Premiering on November 11, 1985, An Early Frost was the first television film to deal with the subject of AIDS. It tells the story of Michael Pierson (Aidan Quinn), a young and successful Chicago attorney who is gay and who is stricken with AIDS. After being hospitalized, Michael goes home to break the news of both his devastating illness and his sexual orientation to his parents (Gena Rowlands and Ben Gazzara). They must not only come to terms with their son's impending death but also with their own prejudices concerning homosexuality and their own ignorance concerning this disease.

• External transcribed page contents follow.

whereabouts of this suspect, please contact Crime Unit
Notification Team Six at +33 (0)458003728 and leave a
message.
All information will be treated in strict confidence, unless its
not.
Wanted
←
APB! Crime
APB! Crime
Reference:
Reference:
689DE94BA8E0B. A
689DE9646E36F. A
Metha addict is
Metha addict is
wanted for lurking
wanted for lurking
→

Although network television has had a better record in dealing with HIV/AIDS than has the commercial film industry, An Early Frost still spent over two years in development and still underwent thirteen script revisions before NBC would even begin production. That it aired within weeks of Rock Hudson's death was both coincidental and crucial.

Hudson's disclosure that he had AIDS foregrounded the problems that the disease was posing for television coverage such as how to represent homosexual practices associated with HIV transmission; how to circumvent the stigma and blame attached to people with AIDS; how to present rapidly changing and extremely confusing medical information. In effect, An Early Frost would become the prototypical AIDS narrative for millions of Americans who were, up to then, uninformed and apathetic about the burgeoning epidemic.

While the film loses points for its lack of frankness about homosexuality--the relationship between Michael and his partner, Peter, is presented as a same sex variation of a conventional but antiseptic heterosexual marriage--it gains points for its accuracy about AIDS. The movie successfully provided current information about transmission and treatment of HIV and, more importantly, dispelled irrational fears about rampant contamination and instant fatality.

Moreover, the film offered points of identification for many viewers who, at the time, would have never imagined themselves feeling emotionally affected and morally engaged by the suffering of a person with AIDS and his family.